Challenges

Turned messy robot math into something normal people can use. Instead of scripting or Excel geometry, we built a nocode 3D workspace with guided steps that still preserves the level of precision robots need  like down to centimeters and degrees  and runs smoothly on an iPad with gloves on.

The Process

  1. Weeks 1–3: Field research & task analysis (shop-floor observations, operator interviews).
  2. Weeks 4–7: Rapid wireframes → interactive prototypes of the 3D workspace and parameter panels; weekly usability loops.
  3. Weeks 8–10: High-fidelity UI, design tokens, HMI pattern library.
  4. Weeks 11–12: Dev handoff, implementation QA, pilot instrumentation (analytics + in-app survey).

The Outcome

  • −42% time-to-first-setup (avg. 68→39 mins across 12 tasks, n=18 operators)
  • −63% parameter-entry errors (unit/axis mistakes per session)
  • −31% support tickets in the first 6 weeks post-launch
  • Training time −75% (2h coached → 30m guided onboarding)
  • SUS 86 / CSAT 4.6/5 in pilot usability rounds
  • Adoption: 3 pilot sites, ~45 daily operators, 400+ sessions, 99.7% crash-free

Behind the Decisions: Reflections & Trade-offs

OnRobot was about taking something that should require an engineer  robot setup and making it feel natural to operators who would rather just get the job done.

The core trade off was precision vs. approachability. Robotics teams needed millimeter-level control; operators needed to see “move this here” and trust that nothing dangerous would happen. We decided to bring the complexity into a visual 3D workspace + parameter panels, instead of stuffing it into forms and manuals. That made setups feel like manipulating a scene, not programming a machine.

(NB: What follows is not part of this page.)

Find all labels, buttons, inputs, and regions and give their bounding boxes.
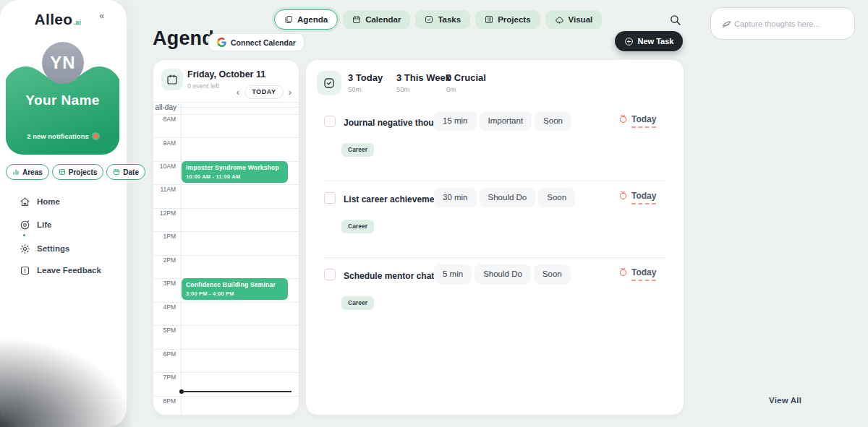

Nothing about this could have been solved from a conference room. The most important design work happened on the shop floor: watching how people actually rigged tasks, where they guessed, where they double checked with a colleague. Weekly reviews with robotics, HMI devs, and safety took that raw reality and hardened it into a system that cut setup time, slashed errors, and still passed internal safety scrutiny.